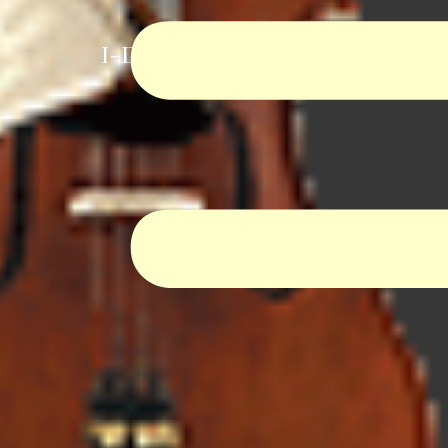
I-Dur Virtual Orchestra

= = = =

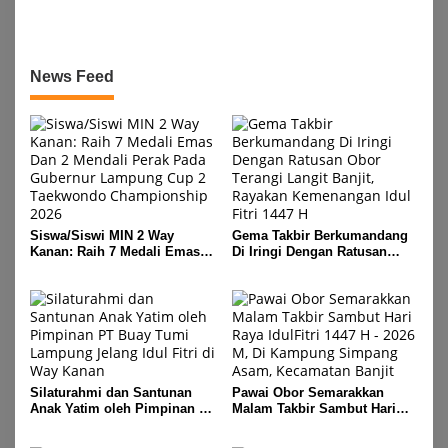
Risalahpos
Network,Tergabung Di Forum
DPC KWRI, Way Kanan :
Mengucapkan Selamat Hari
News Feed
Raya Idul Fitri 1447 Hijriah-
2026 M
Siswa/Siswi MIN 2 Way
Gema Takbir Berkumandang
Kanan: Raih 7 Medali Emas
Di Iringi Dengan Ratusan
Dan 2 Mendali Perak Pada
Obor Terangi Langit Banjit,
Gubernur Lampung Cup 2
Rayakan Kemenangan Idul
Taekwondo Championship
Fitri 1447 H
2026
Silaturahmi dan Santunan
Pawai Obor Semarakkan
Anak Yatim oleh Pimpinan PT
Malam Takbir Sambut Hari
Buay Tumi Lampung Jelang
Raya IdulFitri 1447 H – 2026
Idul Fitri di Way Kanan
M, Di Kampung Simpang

= = = =

Check the entries above for the word "Hari" and copy every line where it turns up.

Mengucapkan Selamat Hari
Malam Takbir Sambut Hari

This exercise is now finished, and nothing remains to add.